Okay. So I’ll quickly acknowledge that Cousin Lymon is going to give me shit about the Raveonettes and Moby, but the explanation that follows should not be taken as defensive! As last year, I partly let my own iTunes data tell me what my favorite songs were. I looked at two things: Songs I gave five-star ratings to, and playcount stats.

Playcount stats first. Here’s the Top Ten (actually Eleven, due to ties) per plays:

19 plays: “You Want the Candy,” The Raveonettes; “L.E.S. Artistes,” Santogold

18 plays (three-way tie for second, or third, depending on how you look at it): “Mercy,” Duffy;  “The Stars,” Moby; “Albert Goes West,” Nick Cave & The Bad Seeds

17 plays (six-way tie for third (or sixth)): “Like It or Not (El Guincho Remix),” Architecture In Helsinki; “Who’s Gonna Save My Soul,” Gnarls Barkley; “Dragonslayer,” James Pants; “Ooh Yeah,” Moby; “Everyday It’s 1989,” Moby; “Chain,” School of Seven Bells

The thing that’s surprising to me — and this gets at the entire point of this exercise — is to see which songs I played a lot even though I didn’t give them five-star (top) ratings: “L.E.S. Artistes,” Santogold; “Who’s Gonna Save My Soul,” Gnarls Barkley; “Dragonslayer,” James Pants; Moby; “Everyday It’s 1989,” Moby; “Chain,” School of Seven Bells. All good tunes, but clearly I wouldn’t put them in my subjective Top Ten, even if they’re near the top of the listening-data list.

As for five-star songs: The total number of songs that I own and that were released in 2008 is 377. Out of those, I gave five-star ratings to 26. I won’t list them all. I will say that the top nine entries in my Top Ten above got five stars.

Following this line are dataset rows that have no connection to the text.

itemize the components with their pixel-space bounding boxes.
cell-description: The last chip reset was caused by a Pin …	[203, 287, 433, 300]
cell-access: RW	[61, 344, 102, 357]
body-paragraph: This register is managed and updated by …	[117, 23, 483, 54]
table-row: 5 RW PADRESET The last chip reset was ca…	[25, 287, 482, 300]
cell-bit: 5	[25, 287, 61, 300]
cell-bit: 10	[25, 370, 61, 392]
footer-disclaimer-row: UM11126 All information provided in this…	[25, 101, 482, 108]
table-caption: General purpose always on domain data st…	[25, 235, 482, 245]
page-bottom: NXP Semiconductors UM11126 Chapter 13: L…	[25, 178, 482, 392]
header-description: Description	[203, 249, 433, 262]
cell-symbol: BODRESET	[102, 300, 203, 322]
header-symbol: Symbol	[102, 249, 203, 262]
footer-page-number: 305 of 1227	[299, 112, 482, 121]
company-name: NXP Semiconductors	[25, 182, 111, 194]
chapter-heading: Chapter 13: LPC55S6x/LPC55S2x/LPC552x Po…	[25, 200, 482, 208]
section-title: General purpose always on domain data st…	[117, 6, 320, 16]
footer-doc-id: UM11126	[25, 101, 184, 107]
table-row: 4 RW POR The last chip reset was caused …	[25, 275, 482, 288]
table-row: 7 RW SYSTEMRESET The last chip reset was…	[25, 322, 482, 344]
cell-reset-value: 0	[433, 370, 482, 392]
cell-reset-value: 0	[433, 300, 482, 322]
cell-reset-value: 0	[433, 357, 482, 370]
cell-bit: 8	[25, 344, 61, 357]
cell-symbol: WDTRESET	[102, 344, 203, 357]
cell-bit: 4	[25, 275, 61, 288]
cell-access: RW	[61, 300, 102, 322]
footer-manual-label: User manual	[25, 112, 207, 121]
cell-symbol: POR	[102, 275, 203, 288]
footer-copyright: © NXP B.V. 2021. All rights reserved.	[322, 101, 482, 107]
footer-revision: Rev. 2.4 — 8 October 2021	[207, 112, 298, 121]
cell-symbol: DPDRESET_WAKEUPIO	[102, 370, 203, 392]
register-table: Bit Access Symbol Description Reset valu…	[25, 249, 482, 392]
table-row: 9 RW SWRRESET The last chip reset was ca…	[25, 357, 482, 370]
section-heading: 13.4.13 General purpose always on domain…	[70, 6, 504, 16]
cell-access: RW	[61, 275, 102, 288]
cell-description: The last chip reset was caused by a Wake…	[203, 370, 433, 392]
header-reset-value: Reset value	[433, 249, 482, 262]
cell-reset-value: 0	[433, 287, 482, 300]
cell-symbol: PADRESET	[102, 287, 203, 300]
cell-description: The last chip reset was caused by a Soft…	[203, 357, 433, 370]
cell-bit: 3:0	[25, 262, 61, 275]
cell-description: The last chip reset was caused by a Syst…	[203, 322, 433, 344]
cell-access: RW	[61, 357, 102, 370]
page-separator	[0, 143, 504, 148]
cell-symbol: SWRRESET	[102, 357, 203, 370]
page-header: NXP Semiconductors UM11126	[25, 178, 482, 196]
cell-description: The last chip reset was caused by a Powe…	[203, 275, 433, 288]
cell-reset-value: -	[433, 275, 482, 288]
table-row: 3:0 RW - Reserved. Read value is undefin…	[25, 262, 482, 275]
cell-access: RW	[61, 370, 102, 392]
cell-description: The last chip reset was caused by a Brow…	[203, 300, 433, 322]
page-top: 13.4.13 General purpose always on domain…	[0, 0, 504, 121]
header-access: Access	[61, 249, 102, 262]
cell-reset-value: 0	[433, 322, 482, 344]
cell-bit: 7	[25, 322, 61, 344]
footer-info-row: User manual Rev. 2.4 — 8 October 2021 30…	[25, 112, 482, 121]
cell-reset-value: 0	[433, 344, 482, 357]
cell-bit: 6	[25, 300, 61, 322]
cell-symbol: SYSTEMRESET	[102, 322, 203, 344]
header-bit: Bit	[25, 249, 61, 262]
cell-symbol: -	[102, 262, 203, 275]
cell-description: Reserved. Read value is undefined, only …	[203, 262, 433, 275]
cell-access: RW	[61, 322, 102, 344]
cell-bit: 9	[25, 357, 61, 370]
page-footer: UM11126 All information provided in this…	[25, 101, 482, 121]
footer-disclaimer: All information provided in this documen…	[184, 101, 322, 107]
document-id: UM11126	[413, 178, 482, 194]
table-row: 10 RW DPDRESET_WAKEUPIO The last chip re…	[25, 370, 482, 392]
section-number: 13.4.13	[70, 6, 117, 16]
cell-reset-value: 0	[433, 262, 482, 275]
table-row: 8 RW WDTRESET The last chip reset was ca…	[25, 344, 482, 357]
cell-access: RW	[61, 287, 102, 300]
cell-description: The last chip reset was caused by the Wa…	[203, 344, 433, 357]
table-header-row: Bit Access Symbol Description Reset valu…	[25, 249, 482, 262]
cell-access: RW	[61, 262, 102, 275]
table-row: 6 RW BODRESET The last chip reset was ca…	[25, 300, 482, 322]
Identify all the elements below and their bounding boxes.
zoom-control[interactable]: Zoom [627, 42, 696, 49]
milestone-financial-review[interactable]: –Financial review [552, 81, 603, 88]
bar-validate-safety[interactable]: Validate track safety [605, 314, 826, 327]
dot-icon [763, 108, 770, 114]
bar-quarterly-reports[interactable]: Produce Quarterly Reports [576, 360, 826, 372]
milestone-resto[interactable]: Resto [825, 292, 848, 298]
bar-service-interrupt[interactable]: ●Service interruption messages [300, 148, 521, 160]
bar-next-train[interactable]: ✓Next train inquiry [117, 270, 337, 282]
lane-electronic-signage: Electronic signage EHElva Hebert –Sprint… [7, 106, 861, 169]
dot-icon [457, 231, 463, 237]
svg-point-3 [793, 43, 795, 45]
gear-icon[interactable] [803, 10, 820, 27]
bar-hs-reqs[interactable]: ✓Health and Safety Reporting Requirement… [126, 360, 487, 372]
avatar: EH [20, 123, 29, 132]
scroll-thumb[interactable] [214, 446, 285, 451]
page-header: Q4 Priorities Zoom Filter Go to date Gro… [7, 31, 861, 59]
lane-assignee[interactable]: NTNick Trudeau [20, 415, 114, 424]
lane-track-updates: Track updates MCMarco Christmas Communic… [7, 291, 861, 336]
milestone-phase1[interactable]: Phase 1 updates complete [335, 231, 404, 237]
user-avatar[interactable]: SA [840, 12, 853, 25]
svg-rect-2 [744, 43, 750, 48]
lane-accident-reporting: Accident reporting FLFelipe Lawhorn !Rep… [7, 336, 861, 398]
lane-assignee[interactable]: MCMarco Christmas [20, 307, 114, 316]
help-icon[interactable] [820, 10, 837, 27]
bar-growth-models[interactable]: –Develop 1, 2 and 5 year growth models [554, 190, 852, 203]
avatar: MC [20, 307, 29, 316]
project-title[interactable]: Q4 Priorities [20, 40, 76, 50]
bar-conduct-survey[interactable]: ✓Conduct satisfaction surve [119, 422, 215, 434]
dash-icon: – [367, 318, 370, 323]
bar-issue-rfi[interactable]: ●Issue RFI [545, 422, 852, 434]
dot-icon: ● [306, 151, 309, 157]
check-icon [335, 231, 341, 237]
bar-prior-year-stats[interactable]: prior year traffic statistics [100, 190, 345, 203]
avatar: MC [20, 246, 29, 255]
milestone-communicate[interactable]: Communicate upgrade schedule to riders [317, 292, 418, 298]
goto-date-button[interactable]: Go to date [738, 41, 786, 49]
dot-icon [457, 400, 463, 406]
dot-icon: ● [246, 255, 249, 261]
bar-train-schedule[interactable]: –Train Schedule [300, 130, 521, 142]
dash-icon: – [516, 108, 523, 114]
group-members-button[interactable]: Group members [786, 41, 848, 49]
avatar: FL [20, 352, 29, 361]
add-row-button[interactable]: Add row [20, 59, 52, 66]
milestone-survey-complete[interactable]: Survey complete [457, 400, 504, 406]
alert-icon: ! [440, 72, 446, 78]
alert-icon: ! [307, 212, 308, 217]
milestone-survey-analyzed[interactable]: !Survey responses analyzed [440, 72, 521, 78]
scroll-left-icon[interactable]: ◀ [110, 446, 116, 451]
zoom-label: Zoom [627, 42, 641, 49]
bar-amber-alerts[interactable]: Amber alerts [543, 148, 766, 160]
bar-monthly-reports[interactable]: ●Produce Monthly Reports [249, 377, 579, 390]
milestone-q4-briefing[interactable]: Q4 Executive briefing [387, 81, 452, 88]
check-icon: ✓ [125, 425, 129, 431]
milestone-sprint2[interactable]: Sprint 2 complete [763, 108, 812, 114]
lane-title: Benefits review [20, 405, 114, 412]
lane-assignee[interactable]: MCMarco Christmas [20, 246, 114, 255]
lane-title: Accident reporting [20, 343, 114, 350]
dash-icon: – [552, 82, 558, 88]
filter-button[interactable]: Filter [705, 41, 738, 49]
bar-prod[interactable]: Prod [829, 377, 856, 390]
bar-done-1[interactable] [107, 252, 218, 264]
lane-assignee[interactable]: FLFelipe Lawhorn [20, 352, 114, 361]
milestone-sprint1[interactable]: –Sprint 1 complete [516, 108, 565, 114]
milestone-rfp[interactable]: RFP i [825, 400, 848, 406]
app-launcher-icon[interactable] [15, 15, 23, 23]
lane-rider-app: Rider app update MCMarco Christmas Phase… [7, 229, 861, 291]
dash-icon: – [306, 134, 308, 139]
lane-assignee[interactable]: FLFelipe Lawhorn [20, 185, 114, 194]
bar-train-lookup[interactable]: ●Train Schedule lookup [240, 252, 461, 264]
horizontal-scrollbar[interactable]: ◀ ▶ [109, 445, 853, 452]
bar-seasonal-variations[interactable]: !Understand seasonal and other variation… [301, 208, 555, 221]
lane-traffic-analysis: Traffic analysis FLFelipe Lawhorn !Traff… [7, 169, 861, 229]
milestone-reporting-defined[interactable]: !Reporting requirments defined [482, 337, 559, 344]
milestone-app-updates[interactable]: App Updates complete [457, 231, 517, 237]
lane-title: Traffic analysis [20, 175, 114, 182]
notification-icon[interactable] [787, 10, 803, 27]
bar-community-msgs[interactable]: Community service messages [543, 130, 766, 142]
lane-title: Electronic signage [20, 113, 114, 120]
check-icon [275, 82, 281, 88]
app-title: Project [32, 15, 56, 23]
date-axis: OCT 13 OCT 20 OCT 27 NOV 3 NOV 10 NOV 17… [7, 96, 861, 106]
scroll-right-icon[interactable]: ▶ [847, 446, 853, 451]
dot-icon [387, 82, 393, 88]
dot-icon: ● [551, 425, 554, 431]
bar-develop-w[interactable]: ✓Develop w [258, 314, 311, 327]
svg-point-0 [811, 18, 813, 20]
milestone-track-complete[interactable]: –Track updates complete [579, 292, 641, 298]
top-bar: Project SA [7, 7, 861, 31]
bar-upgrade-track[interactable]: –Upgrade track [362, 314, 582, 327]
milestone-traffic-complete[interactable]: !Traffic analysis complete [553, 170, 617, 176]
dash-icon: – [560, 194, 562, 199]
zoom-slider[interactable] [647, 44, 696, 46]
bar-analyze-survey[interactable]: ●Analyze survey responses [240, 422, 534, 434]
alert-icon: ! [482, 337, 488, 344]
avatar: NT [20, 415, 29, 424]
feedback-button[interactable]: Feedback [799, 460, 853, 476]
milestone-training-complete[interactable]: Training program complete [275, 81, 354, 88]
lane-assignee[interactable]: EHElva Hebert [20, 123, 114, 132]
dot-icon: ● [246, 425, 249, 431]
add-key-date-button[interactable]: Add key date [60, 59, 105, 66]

I’ll also mention a couple of other five-stars: “Boom” by Anjulie, “Beg Waves” by Ponytail, “Nowhere’s Nigh,” by Parts and Labor, and “Time To Pretend” by MGMT are all examples of five-star songs that I may ultimately end up liking better than some of what I put in my Top Ten — but I acquired them relatively recently and the playcounts are low. This is a problem with the data-driven Top Songs list: It overweights things I have owned longer.

Then again, “Why Do You Let Me Stay Here,” by She and Him, is a five-star song that got 16 plays — but I kind of got sick of it. Especially when the band became a darling of the sort of NPR crowd, and I read or heard one too many glowing interviews with them.

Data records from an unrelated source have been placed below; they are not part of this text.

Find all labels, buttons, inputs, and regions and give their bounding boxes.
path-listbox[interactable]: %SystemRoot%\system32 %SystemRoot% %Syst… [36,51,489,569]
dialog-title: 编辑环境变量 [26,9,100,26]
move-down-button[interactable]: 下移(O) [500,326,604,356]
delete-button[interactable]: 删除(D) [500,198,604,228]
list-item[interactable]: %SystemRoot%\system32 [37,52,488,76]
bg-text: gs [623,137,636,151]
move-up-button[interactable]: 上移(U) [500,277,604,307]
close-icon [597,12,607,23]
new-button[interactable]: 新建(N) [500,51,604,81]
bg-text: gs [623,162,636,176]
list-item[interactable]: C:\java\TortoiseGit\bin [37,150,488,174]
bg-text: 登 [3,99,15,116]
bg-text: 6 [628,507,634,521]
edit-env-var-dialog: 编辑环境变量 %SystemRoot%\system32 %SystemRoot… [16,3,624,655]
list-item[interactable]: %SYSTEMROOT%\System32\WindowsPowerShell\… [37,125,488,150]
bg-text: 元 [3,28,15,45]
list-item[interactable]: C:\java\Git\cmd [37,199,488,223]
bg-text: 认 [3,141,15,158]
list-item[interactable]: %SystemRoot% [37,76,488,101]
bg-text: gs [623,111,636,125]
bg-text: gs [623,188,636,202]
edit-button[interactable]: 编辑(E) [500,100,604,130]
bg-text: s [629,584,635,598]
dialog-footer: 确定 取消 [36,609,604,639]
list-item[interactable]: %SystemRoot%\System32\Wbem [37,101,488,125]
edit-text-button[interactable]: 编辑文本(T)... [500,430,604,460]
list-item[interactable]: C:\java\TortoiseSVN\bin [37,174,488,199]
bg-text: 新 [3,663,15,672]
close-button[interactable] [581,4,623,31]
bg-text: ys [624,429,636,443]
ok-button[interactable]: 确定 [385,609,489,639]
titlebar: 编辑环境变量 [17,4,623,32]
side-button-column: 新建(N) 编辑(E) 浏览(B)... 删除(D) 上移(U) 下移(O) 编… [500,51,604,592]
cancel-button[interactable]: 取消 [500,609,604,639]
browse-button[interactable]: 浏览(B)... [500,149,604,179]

Now, you may notice that several of the songs in my Top Ten are not in the tops of the playcount list at all — most notably the top two songs. That’s because, ultimately, I apply subjectivity. When I looked over the list of five-star songs, I thought about which ones I really loved the most, wanted to hear again right that second, and guessed I would continue to love. That’s how “Poison Dart” and “Count It Off” took the top spots, despite just 14 and 10 plays, respectively: Those are my faves, so I’m overruling my own data.

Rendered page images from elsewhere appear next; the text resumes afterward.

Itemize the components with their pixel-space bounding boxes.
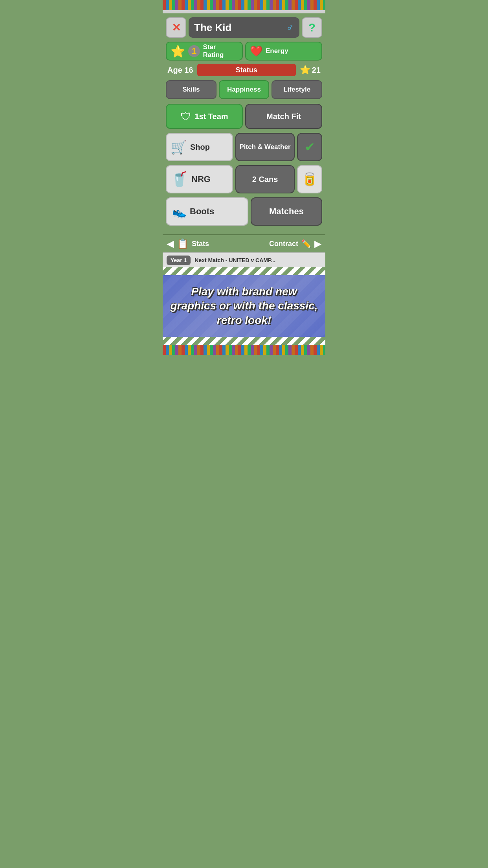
- promo-text: Play with brand new graphics or with the…: [169, 285, 319, 327]
- boots-icon: 👟: [172, 205, 187, 219]
- first-team-label: 1st Team: [194, 112, 228, 121]
- nav-left: ◀ 📋 Stats: [167, 238, 209, 249]
- star-icon: ⭐: [171, 44, 185, 58]
- age-label: Age 16: [167, 66, 193, 75]
- stripe-bottom: [163, 337, 325, 345]
- pitch-weather-label: Pitch & Weather: [239, 143, 290, 151]
- star-rating-badge: ⭐ 1 Star Rating: [166, 42, 243, 61]
- contract-label: Contract: [269, 240, 298, 248]
- crowd-bottom-banner: [163, 345, 325, 355]
- boots-label: Boots: [190, 206, 214, 217]
- tab-lifestyle-label: Lifestyle: [283, 86, 310, 94]
- coins-display: ⭐ 21: [300, 65, 321, 75]
- pitch-weather-button[interactable]: Pitch & Weather: [235, 133, 295, 161]
- cans-button[interactable]: 2 Cans: [235, 165, 295, 193]
- energy-badge: ❤️ Energy: [245, 42, 322, 61]
- energy-label: Energy: [266, 47, 288, 55]
- year-ticker: Year 1 Next Match - UNITED v CAMP...: [163, 252, 325, 267]
- coin-star-icon: ⭐: [300, 65, 310, 75]
- shield-icon: 🛡: [180, 110, 191, 123]
- close-button[interactable]: ✕: [166, 17, 186, 38]
- status-bar: Status: [197, 64, 296, 76]
- star-number: 1: [188, 45, 200, 57]
- crowd-top-banner: [163, 0, 325, 10]
- check-button[interactable]: ✔: [297, 133, 322, 161]
- tabs-row: Skills Happiness Lifestyle: [166, 80, 322, 99]
- tab-lifestyle[interactable]: Lifestyle: [272, 80, 322, 99]
- nrg-button[interactable]: 🥤 NRG: [166, 165, 233, 193]
- first-team-button[interactable]: 🛡 1st Team: [166, 104, 243, 129]
- match-fit-label: Match Fit: [266, 112, 301, 121]
- stats-label: Stats: [192, 240, 209, 248]
- tab-skills[interactable]: Skills: [166, 80, 216, 99]
- tab-happiness[interactable]: Happiness: [219, 80, 270, 99]
- shop-row: 🛒 Shop Pitch & Weather ✔: [166, 133, 322, 161]
- nrg-row: 🥤 NRG 2 Cans 🥫: [166, 165, 322, 193]
- close-icon: ✕: [172, 21, 181, 34]
- bottom-nav: ◀ 📋 Stats Contract ✏️ ▶: [163, 234, 325, 252]
- player-name: The Kid: [194, 22, 231, 34]
- team-row: 🛡 1st Team Match Fit: [166, 104, 322, 129]
- matches-button[interactable]: Matches: [251, 197, 322, 226]
- nrg-label: NRG: [191, 174, 211, 184]
- nav-right: Contract ✏️ ▶: [269, 238, 321, 249]
- boots-row: 👟 Boots Matches: [166, 197, 322, 226]
- header-row: ✕ The Kid ♂ ?: [166, 17, 322, 38]
- shop-label: Shop: [190, 143, 210, 152]
- ticker-text: Next Match - UNITED v CAMP...: [194, 257, 275, 263]
- can-icon: 🥫: [302, 172, 317, 187]
- cart-icon: 🛒: [171, 139, 187, 155]
- matches-label: Matches: [269, 206, 304, 217]
- nav-right-arrow[interactable]: ▶: [314, 238, 321, 249]
- cans-label: 2 Cans: [252, 175, 278, 184]
- checkmark-icon: ✔: [305, 140, 315, 154]
- age-status-row: Age 16 Status ⭐ 21: [166, 64, 322, 76]
- stats-icon: 📋: [177, 238, 189, 249]
- match-fit-button[interactable]: Match Fit: [245, 104, 322, 129]
- tab-happiness-label: Happiness: [227, 86, 261, 94]
- gender-icon: ♂: [286, 22, 294, 34]
- coins-value: 21: [312, 66, 321, 75]
- shop-button[interactable]: 🛒 Shop: [166, 133, 233, 161]
- question-icon: ?: [308, 21, 316, 34]
- status-text: Status: [236, 66, 257, 74]
- pencil-icon: ✏️: [301, 239, 311, 248]
- title-bar: The Kid ♂: [189, 17, 299, 38]
- nrg-icon: 🥤: [171, 171, 188, 188]
- top-divider: [163, 10, 325, 13]
- year-badge: Year 1: [167, 256, 191, 265]
- boots-button[interactable]: 👟 Boots: [166, 197, 248, 226]
- heart-icon: ❤️: [250, 45, 262, 57]
- stripe-top: [163, 267, 325, 275]
- nav-left-arrow[interactable]: ◀: [167, 238, 174, 249]
- tab-skills-label: Skills: [182, 86, 200, 94]
- can-image-button[interactable]: 🥫: [297, 165, 322, 193]
- stats-row: ⭐ 1 Star Rating ❤️ Energy: [166, 42, 322, 61]
- main-content: ✕ The Kid ♂ ? ⭐ 1 Star Rating ❤️ Energy …: [163, 13, 325, 234]
- star-label: Star Rating: [203, 43, 238, 59]
- promo-banner: Play with brand new graphics or with the…: [163, 275, 325, 337]
- help-button[interactable]: ?: [302, 17, 322, 38]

Much the same applies with that Girl Talk song: I actually only gave it four stars. But, I feel pretty strongly that Feed The Animals is easily the best full-length album I acquired this year, and it needs to be represented. Plus I think the first minute of “Play Your Part (pt. 1)” is, in particular, one of the most exciting album-openers I’ve heard in about a decade.

I could go into more detail about some of the other picks, but you’ve suffered enough. Hey, at least I spared you any actual music-critic lingo — no “sounds like X crossed with Y,” no quoting of supposedly profound or witty lyrics, etc.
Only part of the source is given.